§ Work required
In the records below, find the line containing "November 2024" and retype it and every line after it exactly, adding nothing.

[Dataset entries]
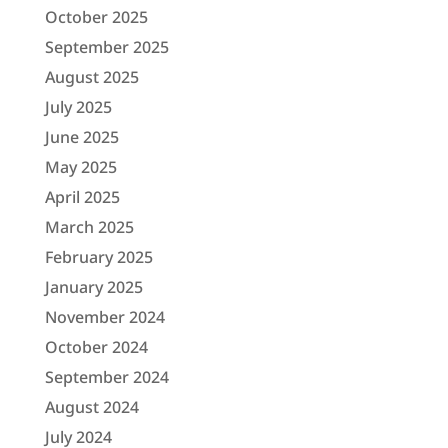
October 2025
September 2025
August 2025
July 2025
June 2025
May 2025
April 2025
March 2025
February 2025
January 2025
November 2024
October 2024
September 2024
August 2024
July 2024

§ Response area
November 2024
October 2024
September 2024
August 2024
July 2024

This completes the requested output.